**What the exercise asks:**
Please print every record below exactly as it appears, but leave out the pictures.

**Data records:**
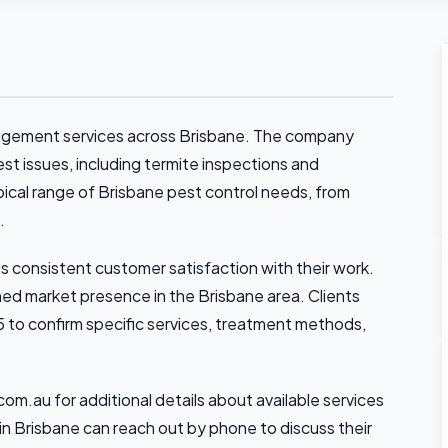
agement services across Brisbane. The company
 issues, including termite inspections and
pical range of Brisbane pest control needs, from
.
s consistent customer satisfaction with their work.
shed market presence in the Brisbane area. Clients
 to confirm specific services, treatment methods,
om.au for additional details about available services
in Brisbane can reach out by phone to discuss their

**Problem solution:**
agement services across Brisbane. The company
 issues, including termite inspections and
pical range of Brisbane pest control needs, from
.
s consistent customer satisfaction with their work.
shed market presence in the Brisbane area. Clients
 to confirm specific services, treatment methods,
om.au for additional details about available services
in Brisbane can reach out by phone to discuss their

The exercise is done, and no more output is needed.